#### [Task statement]
The lines below that include the word "Bremen" are to be reported.

#### [Study material]
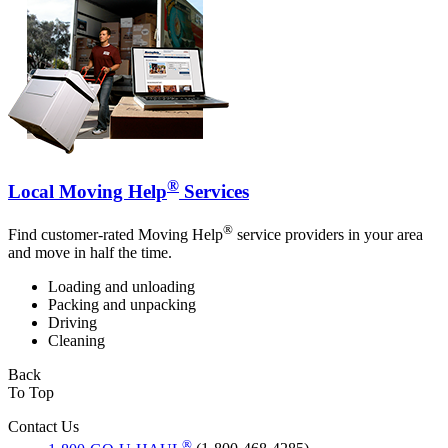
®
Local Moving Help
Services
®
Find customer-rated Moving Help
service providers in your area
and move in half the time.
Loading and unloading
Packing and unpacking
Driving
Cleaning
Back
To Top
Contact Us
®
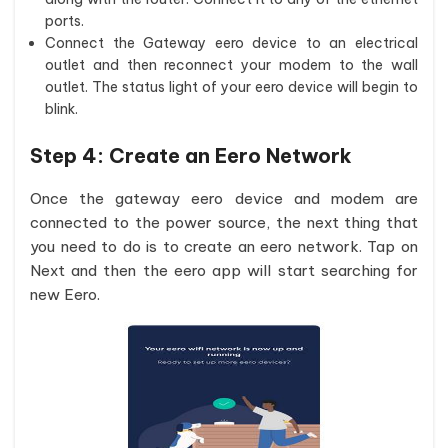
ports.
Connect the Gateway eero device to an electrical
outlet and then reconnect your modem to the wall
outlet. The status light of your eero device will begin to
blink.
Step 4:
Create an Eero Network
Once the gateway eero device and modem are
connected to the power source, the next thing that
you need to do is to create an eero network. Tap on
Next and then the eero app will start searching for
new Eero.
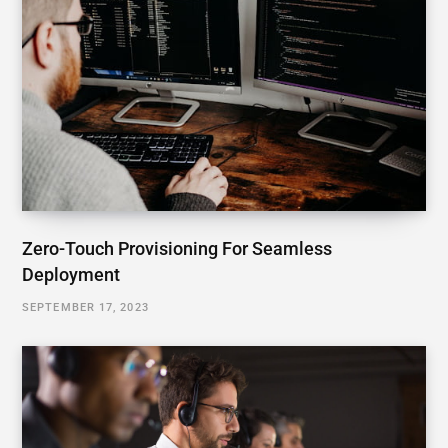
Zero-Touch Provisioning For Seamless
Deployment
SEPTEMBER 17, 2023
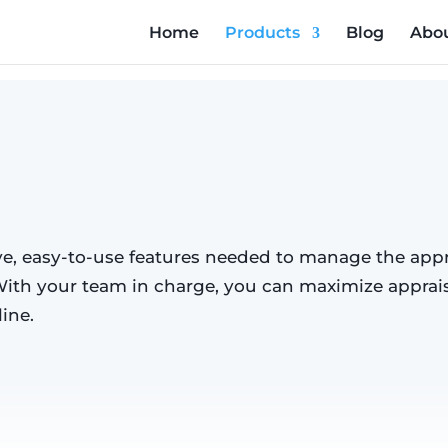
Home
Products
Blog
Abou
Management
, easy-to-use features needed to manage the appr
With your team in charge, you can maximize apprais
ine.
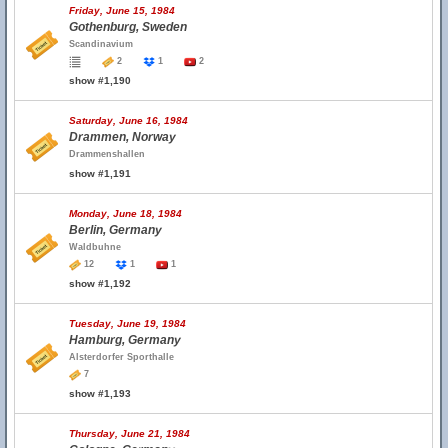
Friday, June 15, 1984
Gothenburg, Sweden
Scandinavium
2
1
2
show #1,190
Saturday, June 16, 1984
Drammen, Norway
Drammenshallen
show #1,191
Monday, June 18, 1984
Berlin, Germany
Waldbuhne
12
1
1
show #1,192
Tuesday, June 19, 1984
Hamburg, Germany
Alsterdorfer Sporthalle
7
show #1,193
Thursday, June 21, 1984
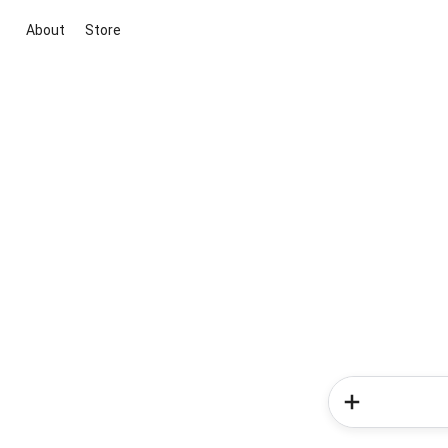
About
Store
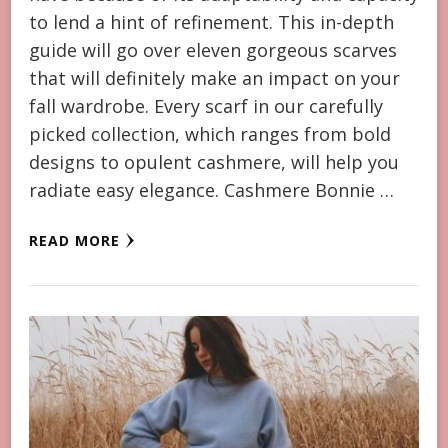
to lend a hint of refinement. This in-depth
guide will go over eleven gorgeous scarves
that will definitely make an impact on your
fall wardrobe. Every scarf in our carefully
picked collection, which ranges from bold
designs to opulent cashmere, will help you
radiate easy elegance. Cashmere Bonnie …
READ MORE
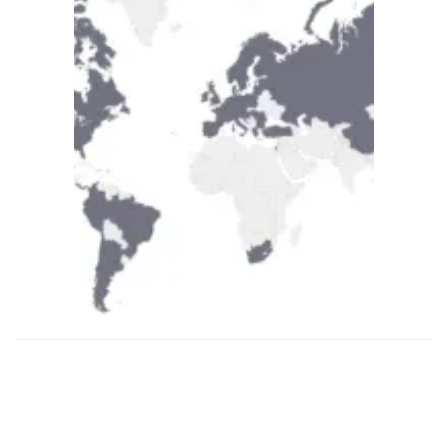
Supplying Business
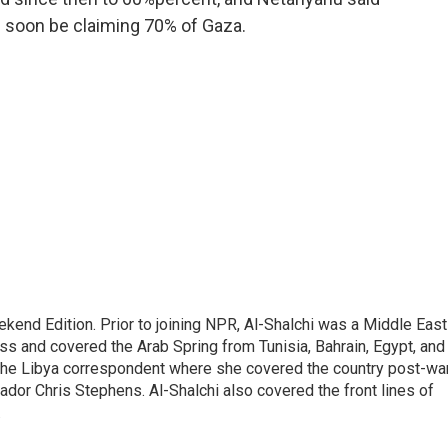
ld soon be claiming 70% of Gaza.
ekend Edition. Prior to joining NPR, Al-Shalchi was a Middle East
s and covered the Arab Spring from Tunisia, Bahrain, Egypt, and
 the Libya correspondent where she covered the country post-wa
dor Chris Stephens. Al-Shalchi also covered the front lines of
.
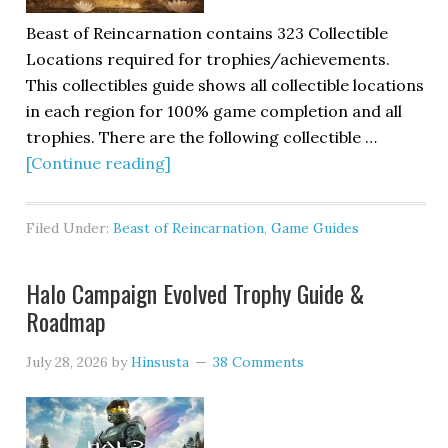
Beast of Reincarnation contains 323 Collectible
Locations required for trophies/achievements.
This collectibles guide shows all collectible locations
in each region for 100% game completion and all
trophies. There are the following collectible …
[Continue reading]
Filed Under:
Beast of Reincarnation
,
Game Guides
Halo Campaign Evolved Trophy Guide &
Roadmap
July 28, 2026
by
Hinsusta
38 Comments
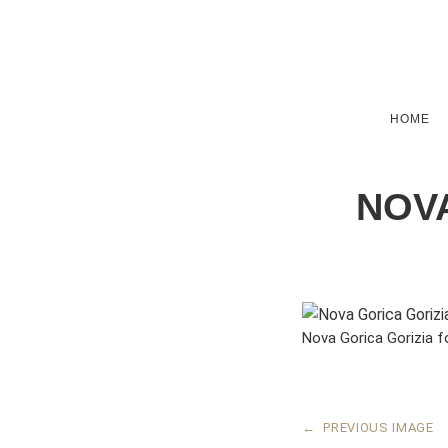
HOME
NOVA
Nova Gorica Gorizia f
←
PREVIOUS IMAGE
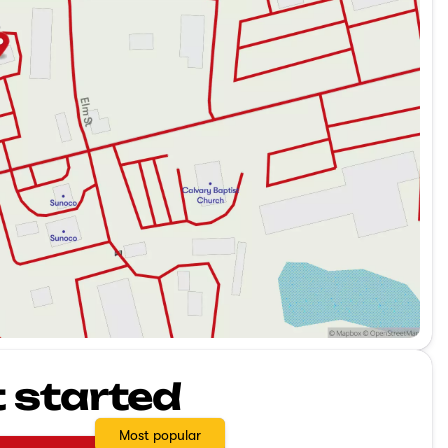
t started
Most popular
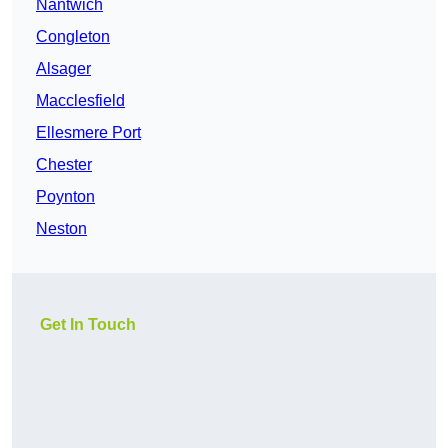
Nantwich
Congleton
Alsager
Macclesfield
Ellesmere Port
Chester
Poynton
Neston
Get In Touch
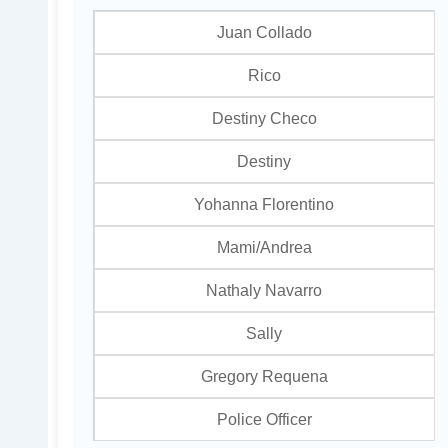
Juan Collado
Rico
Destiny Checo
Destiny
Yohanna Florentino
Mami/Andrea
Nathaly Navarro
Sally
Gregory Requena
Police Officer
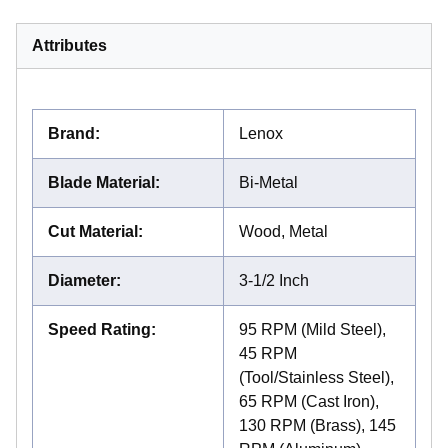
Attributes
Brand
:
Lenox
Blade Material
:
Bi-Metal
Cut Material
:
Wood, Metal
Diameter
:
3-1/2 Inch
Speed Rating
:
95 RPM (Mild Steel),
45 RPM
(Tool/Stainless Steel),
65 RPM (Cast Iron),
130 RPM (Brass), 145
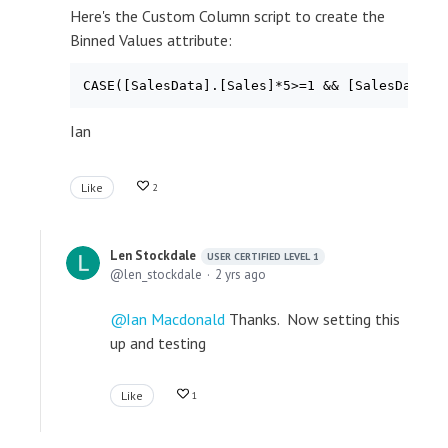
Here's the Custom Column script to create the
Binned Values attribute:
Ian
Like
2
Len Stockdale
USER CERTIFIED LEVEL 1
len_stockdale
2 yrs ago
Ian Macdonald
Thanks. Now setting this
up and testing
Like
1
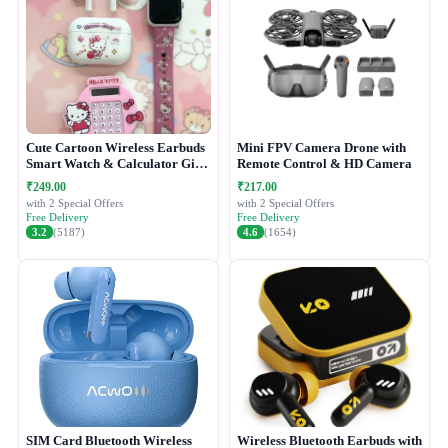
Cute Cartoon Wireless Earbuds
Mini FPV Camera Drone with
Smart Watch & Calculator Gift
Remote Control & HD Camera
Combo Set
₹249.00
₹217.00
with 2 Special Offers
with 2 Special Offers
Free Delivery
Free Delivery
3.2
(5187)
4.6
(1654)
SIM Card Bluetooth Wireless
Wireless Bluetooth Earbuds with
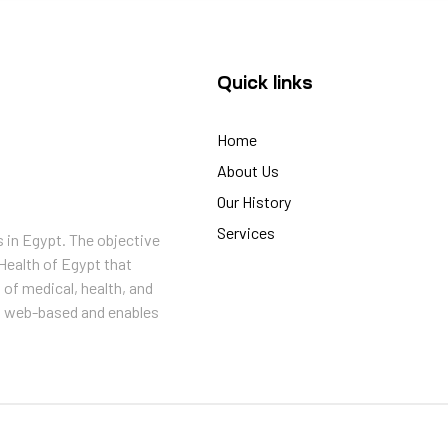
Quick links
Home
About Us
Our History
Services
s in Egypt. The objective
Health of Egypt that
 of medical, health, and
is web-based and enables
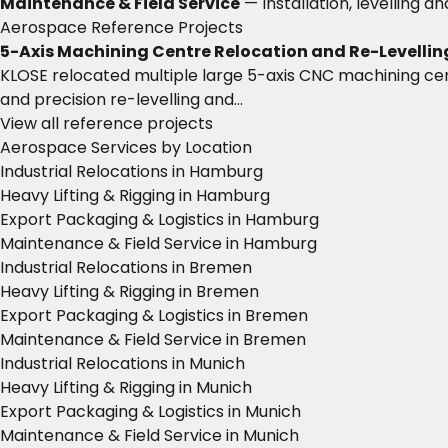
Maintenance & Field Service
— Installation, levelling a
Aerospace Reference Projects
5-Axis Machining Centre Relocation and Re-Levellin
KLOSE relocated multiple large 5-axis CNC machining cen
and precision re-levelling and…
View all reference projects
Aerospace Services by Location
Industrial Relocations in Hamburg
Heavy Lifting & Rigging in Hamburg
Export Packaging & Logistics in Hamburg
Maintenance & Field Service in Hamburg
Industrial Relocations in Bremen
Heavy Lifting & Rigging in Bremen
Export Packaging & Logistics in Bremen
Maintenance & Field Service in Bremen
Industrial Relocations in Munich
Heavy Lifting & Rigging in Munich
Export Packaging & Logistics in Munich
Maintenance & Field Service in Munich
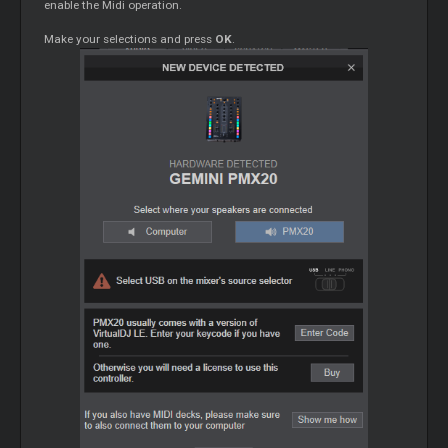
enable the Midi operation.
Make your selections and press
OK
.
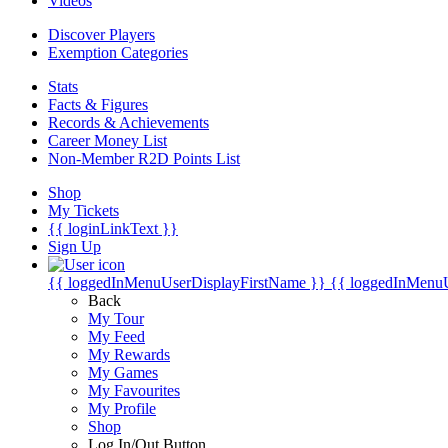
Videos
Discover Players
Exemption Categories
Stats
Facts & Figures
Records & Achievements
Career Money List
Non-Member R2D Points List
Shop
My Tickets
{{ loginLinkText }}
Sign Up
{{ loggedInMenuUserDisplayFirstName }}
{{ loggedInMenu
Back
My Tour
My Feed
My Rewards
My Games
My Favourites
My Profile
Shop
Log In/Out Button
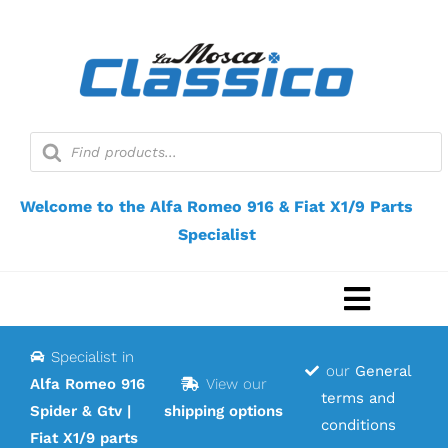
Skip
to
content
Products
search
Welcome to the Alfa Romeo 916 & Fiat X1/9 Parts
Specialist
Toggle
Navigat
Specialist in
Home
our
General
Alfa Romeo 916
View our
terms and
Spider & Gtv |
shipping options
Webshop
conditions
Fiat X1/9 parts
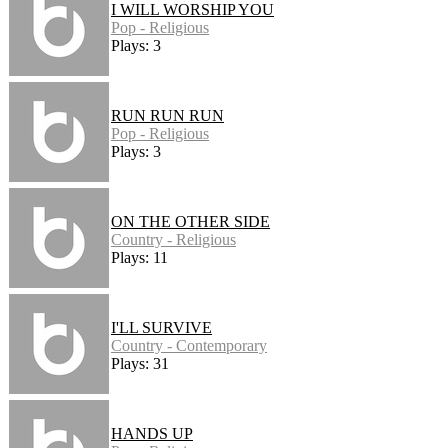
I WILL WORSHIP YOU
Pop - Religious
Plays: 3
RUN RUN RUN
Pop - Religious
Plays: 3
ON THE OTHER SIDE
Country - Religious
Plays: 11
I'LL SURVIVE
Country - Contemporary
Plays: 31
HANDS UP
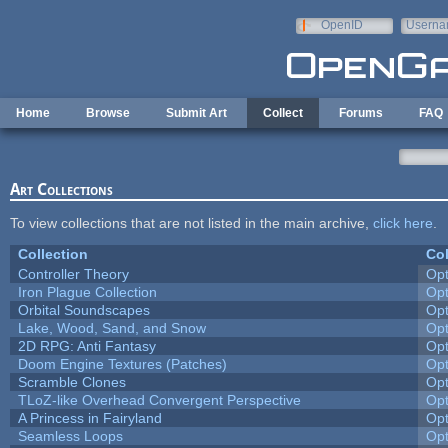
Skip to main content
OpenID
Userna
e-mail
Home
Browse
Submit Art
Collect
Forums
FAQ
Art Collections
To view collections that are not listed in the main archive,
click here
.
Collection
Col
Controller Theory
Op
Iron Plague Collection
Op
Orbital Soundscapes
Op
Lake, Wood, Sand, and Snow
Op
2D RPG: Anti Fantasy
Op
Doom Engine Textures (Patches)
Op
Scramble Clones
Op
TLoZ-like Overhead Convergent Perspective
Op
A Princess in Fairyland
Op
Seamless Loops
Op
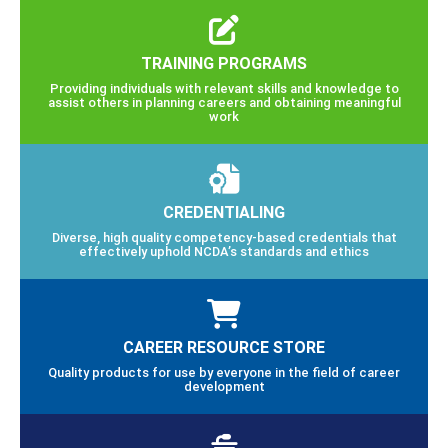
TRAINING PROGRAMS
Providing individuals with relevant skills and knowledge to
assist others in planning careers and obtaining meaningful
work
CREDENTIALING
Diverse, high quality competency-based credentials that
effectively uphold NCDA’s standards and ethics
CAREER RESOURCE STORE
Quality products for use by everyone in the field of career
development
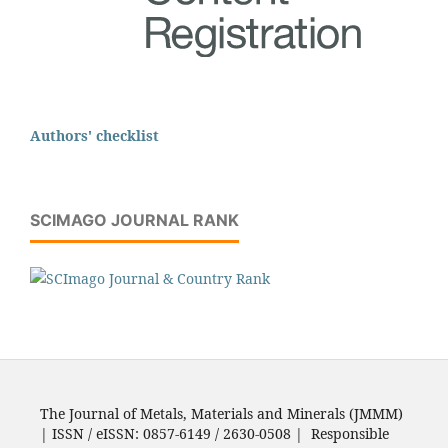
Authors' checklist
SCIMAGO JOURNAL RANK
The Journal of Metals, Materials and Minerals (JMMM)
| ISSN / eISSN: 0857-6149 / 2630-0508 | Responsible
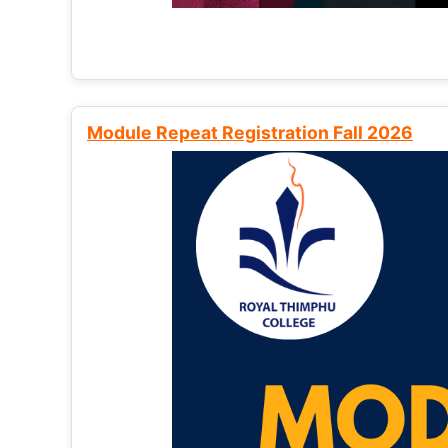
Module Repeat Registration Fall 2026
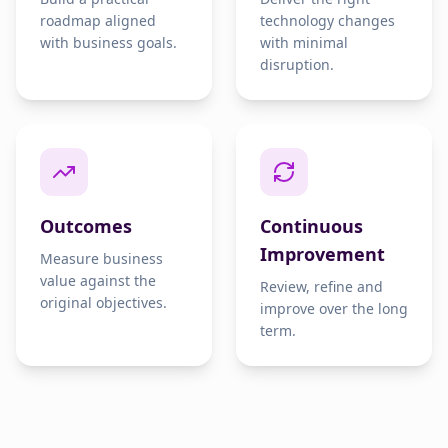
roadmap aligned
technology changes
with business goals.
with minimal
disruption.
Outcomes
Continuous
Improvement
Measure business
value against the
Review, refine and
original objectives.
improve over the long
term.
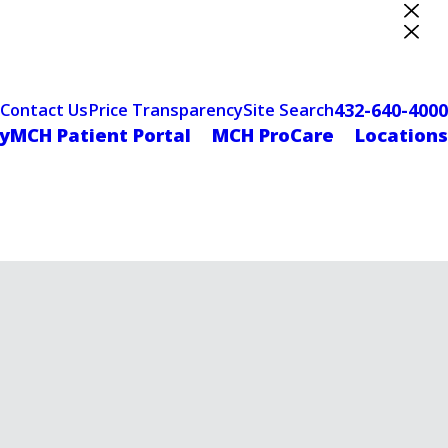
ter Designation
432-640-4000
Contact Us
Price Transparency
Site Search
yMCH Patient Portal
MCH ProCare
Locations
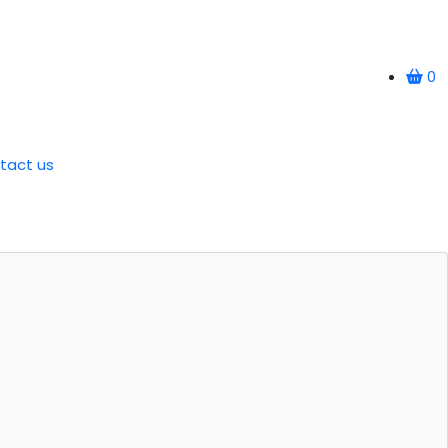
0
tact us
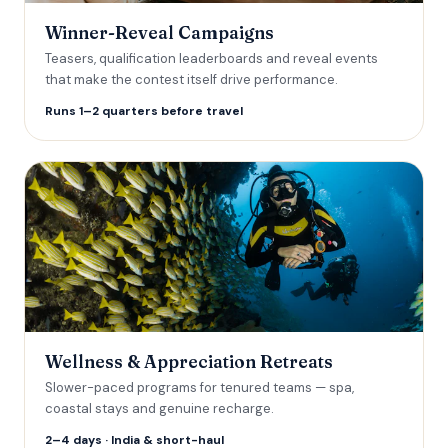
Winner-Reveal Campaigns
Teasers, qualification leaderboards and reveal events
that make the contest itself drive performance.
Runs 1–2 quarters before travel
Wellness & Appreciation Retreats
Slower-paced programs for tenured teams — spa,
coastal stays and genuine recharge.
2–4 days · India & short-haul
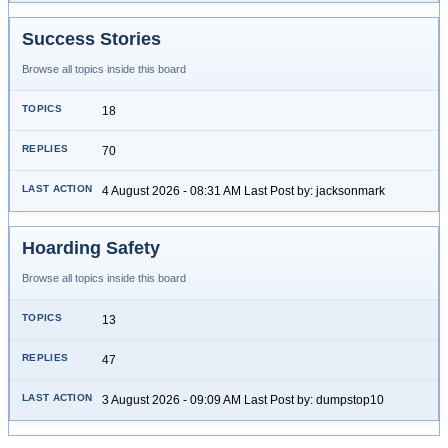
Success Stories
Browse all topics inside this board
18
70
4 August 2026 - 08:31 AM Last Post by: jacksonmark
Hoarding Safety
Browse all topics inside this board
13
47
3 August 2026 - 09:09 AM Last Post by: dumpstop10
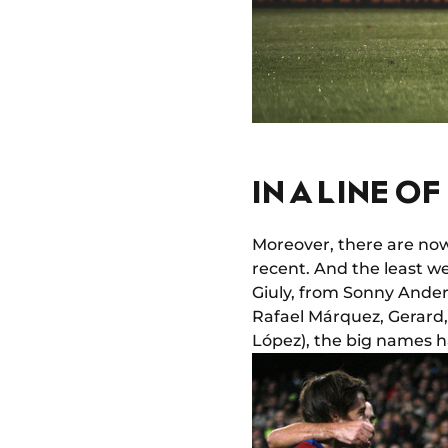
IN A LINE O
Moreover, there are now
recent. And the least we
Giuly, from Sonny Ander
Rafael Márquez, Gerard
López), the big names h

#### [Task solution]
Industrial Relocations in Bremen
Heavy Lifting & Rigging in Bremen
Export Packaging & Logistics in Bremen
Maintenance & Field Service in Bremen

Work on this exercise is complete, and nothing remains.